The involvement of the majority of transplant centers throughout the world in the RCTs reviewed combined with the lack of heterogeneity of the studies support the veracity of this review. Subgroup analyses show that the results are robust in a wide variety of situations. Cyclosporin reformulation as a microemulsion did not alter the outcomes. RCT results did not vary with era but instead clustered around the mean as would be expected according to sample size. Very similar results with respect to graft survival, rejection and diabetes outcomes were achieved by a recent Cochrane review of tacrolimus and cyclosporin in kidney transplantation (7).
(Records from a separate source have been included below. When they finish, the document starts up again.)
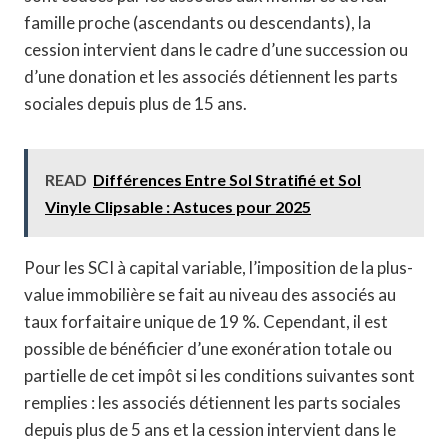
famille proche (ascendants ou descendants), la
cession intervient dans le cadre d’une succession ou
d’une donation et les associés détiennent les parts
sociales depuis plus de 15 ans.
READ
Différences Entre Sol Stratifié et Sol
Vinyle Clipsable : Astuces pour 2025
Pour les SCI à capital variable, l’imposition de la plus-
value immobilière se fait au niveau des associés au
taux forfaitaire unique de 19 %. Cependant, il est
possible de bénéficier d’une exonération totale ou
partielle de cet impôt si les conditions suivantes sont
remplies : les associés détiennent les parts sociales
depuis plus de 5 ans et la cession intervient dans le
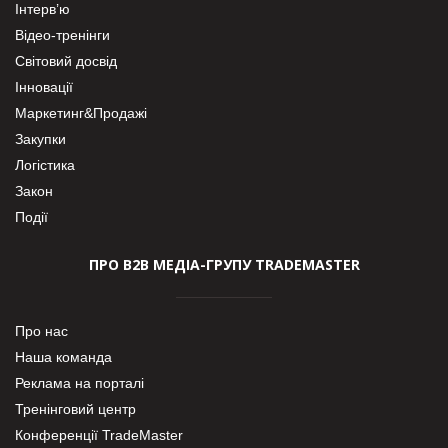
Інтерв’ю
Відео-тренінги
Світовий досвід
Інновації
Маркетинг&Продажі
Закупки
Логістика
Закон
Події
ПРО В2В МЕДІА-ГРУПУ TRADEMASTER
Про нас
Наша команда
Реклама на порталі
Тренінговий центр
Конференції TradeMaster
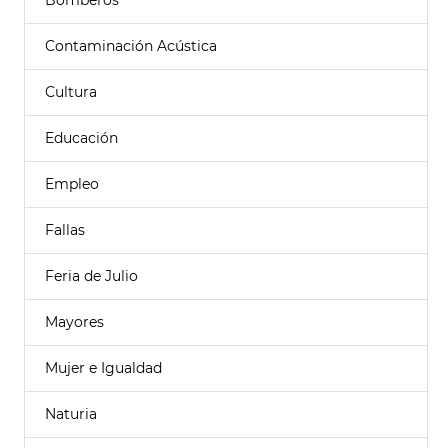
Bomberos
Contaminación Acústica
Cultura
Educación
Empleo
Fallas
Feria de Julio
Mayores
Mujer e Igualdad
Naturia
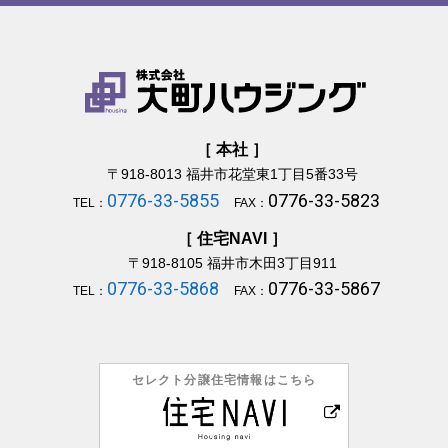
［ 本社 ］
〒918-8013
福井市花堂東1丁目5番33号
0776-33-5855
0776-33-5823
TEL：
FAX：
［ 住宅NAVI ］
〒918-8105
福井市木田3丁目911
0776-33-5868
0776-33-5867
TEL：
FAX：
セレクト分譲住宅情報はこちら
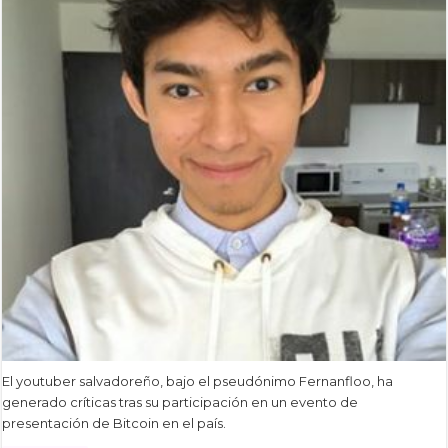
El youtuber salvadoreño, bajo el pseudónimo Fernanfloo, ha
generado críticas tras su participación en un evento de
presentación de Bitcoin en el país.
Both cyclosporin and tacrolimus are immunosuppressive because they inhibit calcineurin phosphatase in lymphocytes. Inhibition of the same pathway in the beta-cells of the pancreas reduces insulin production. The superior effect of tacrolimus in the prevention of rejection was accompanied by an increase in the rate of diabetes in this review and in the kidney transplantation meta-analysis (7). The difference between cyclosporin and tacrolimus may, therefore, be related to the potency of calcineurin phosphatase inhibition. Insufficient data regarding exposure to cyclosporin or tacrolimus was reported in the RCTs to determine if the outcomes would merge with particular dosing protocols. The most recent RCT was built on the premise that superior outcomes would be seen with cyclosporin if dosing was guided by 2-h post-dose drug levels rather than the traditional trough level used in the other studies. Our analysis did not show the results of this trial to fall outside the expected range (18).
The higher rate of cyclosporin discontinuation seen consistently throughout the review suggests that clinicians find it more difficult to achieve the balance between efficacy and unwanted effects with that medication than with tacrolimus. Differences in pharmacokinetic profiles or in secondary side effects between cyclosporin and tacrolimus may account for this difficulty. However, switching from cyclosporin to tacrolimus does not appear to ameliorate the disadvantage of initial prescription with cyclosporin. The higher incidence of diabetes in tacrolimus-treated patients may have a negative impact on outcomes beyond the range of this review and it may reduce or negate the benefit of tacrolimus in subsequent years. Further progress in the care of liver transplant recipients requires greater disassociation of the immunosuppressive effect of calcineurin phosphatase inhibition from its unwanted effects.
We thank Sarah Klingenberg, Dimitrinka Nikolova and Dr. Christian Gluud of the Cochrane Hepato-Biliary Group for their advice and support.
This article was carried out using the recommendations of The Cochrane Collaboration and The Cochrane Hepato-Biliary Group. This review will be published in The Cochrane Database of Systematic Reviews. Cochrane Reviews are regularly updated as new evidence emerges and in response to comments and criticisms. The Cochrane Database should be consulted for the most recent version of this review.